Work of Mark Thiemens, Konrad Mauersberger, Boaz Luz and their collaborators has shown that atmospheric O2 is mass-independently fractionated. Normally 17O is fractionated half as much as 18O. Mass-independent fractionation is the anomaly from this normal pattern, expressed as Δ17O:
Δ17O = δ17O - 0.5 δ18O.
Δ17O equals zero when a sample is normally fractioned.
The isotopic composition of stratospheric O3 is highly anomalous in this respect: 17O is fractionated about 1.7 times as much as 18O rather than 0.5 times as much. This anomaly is transferred from O2 to O3 and, by a series of reactions described by Yuk Yung (California Institute of Technology) on to CO2. The result is that O in atmospheric O2 and CO2 is mass-independently fractionated, in opposite directions (Δ17O < 0 for O2; Δ17O > 0 for CO2).
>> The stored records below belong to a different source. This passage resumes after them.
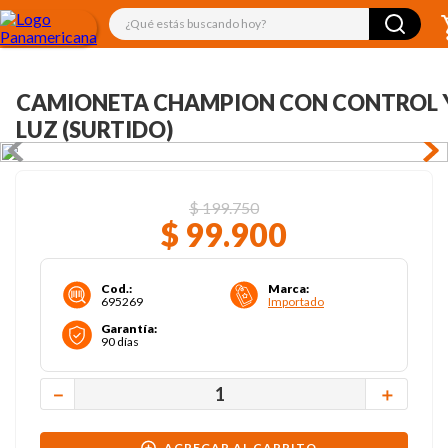
¿Qué estás buscando hoy?
CAMIONETA CHAMPION CON CONTROL 
LUZ (SURTIDO)
$
199
.
750
$
99
.
900
Cod.
:
Marca
:
695269
Importado
Garantía
:
90 días
－
＋
AGREGAR AL CARRITO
The Δ17O anomaly of O2 in air allows us to determine the rate of photosynthesis in aquatic ecosystems, in approach pioneered by Boaz Luz (Hebrew University). In the absence of photosynthesis, the Δ17O of dissolved O2 in seawater will be similar to that of air. Photosynthesis adds O2 that is normally fractionated. Hence as photosynthetic O2 is added, the Δ17O anomaly decreases. Δ17O constrains the fraction of dissolved O2 in a water sample that is produced by photosynthesis in situ. Taking this value for the mixed layer along with an estimate for the rate of air-sea gas exchange, one can calculate the rate at which photosynthetic O2 is being transferred to the atmosphere. At steady state, this rate is the gross photosynthesis rate.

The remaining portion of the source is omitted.